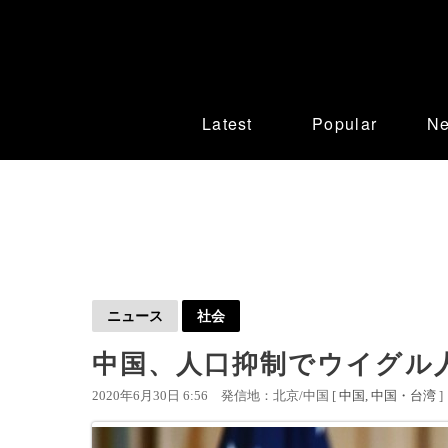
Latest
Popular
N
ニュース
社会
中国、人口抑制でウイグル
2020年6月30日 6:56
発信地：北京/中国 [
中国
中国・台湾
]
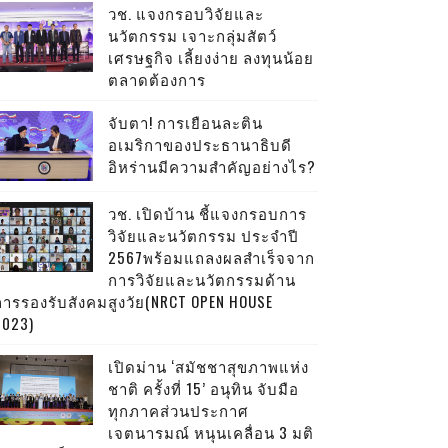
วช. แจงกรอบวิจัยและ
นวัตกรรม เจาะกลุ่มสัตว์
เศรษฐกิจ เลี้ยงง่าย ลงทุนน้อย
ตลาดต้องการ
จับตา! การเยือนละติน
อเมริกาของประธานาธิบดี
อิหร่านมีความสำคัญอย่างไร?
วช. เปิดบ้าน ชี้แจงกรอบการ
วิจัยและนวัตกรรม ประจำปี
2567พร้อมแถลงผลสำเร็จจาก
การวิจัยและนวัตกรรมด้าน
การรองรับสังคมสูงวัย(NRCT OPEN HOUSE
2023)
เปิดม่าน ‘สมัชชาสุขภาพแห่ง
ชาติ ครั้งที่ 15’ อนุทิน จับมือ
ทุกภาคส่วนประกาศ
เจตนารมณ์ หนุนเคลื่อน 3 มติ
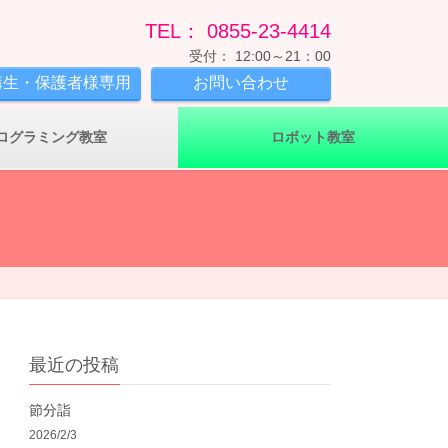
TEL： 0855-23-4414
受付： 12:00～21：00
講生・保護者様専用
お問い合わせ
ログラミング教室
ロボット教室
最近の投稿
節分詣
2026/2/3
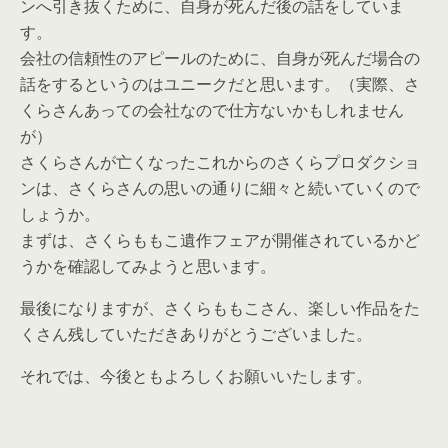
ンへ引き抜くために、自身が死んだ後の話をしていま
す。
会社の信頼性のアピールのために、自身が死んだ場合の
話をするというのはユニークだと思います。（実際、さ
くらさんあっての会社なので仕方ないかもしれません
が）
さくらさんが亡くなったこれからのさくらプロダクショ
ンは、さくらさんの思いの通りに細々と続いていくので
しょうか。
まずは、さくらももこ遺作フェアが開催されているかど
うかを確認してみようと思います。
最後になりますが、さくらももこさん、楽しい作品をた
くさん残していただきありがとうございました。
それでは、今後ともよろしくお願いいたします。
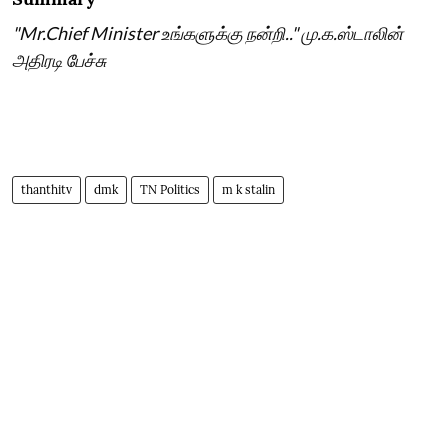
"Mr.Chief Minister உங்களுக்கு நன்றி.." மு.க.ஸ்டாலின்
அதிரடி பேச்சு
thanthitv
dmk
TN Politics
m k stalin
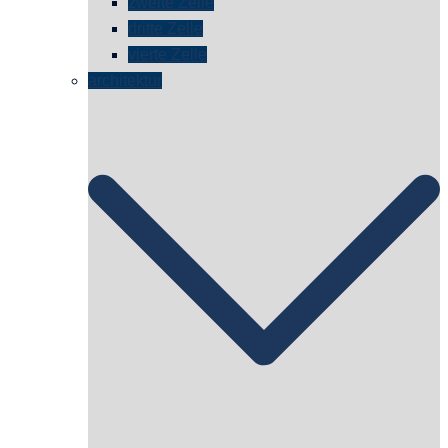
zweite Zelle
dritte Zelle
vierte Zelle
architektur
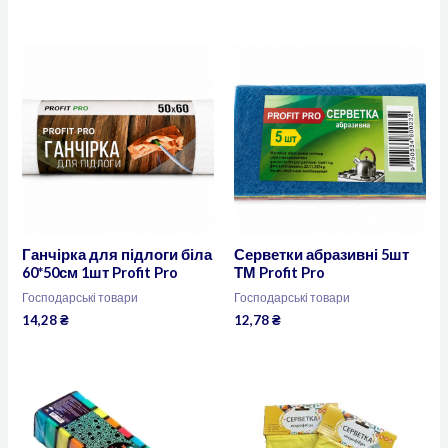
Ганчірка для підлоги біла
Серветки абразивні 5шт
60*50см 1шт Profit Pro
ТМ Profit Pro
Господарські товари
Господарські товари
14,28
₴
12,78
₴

—————

- EXERCISE REQUIREMENTS -
Copy the final stretch of lines, starting at the one that holds "2020年6月30日 6:56" and ending at the last line of the data, exactly; omit pictures.

- RESPONSE TO THE EXERCISE -
2020年6月30日 6:56
発信地：北京/中国 [
中国
中国・台湾
]
วช. แจงกรอบวิจัยและ
นวัตกรรม เจาะกลุ่มสัตว์
เศรษฐกิจ เลี้ยงง่าย ลงทุนน้อย
ตลาดต้องการ
จับตา! การเยือนละติน
อเมริกาของประธานาธิบดี
อิหร่านมีความสำคัญอย่างไร?
วช. เปิดบ้าน ชี้แจงกรอบการ
วิจัยและนวัตกรรม ประจำปี
2567พร้อมแถลงผลสำเร็จจาก
การวิจัยและนวัตกรรมด้าน
การรองรับสังคมสูงวัย(NRCT OPEN HOUSE
2023)
เปิดม่าน ‘สมัชชาสุขภาพแห่ง
ชาติ ครั้งที่ 15’ อนุทิน จับมือ
ทุกภาคส่วนประกาศ
เจตนารมณ์ หนุนเคลื่อน 3 มติ
TEL： 0855-23-4414
受付： 12:00～21：00
講生・保護者様専用
お問い合わせ
ログラミング教室
ロボット教室
最近の投稿
節分詣
2026/2/3
ンへ引き抜くために、自身が死んだ後の話をしていま
す。
会社の信頼性のアピールのために、自身が死んだ場合の
話をするというのはユニークだと思います。（実際、さ
くらさんあっての会社なので仕方ないかもしれません
が）
さくらさんが亡くなったこれからのさくらプロダクショ
ンは、さくらさんの思いの通りに細々と続いていくので
しょうか。
まずは、さくらももこ遺作フェアが開催されているかど
うかを確認してみようと思います。
最後になりますが、さくらももこさん、楽しい作品をた
くさん残していただきありがとうございました。
それでは、今後ともよろしくお願いいたします。
"Mr.Chief Minister உங்களுக்கு நன்றி.." மு.க.ஸ்டாலின்
அதிரடி பேச்சு
thanthitv
dmk
TN Politics
m k stalin
zweite Zelle
dritte Zelle
vierte Zelle
architektur
Ганчірка для підлоги біла
Серветки абразивні 5шт
60*50см 1шт Profit Pro
ТМ Profit Pro
Господарські товари
Господарські товари
14,28
₴
12,78
₴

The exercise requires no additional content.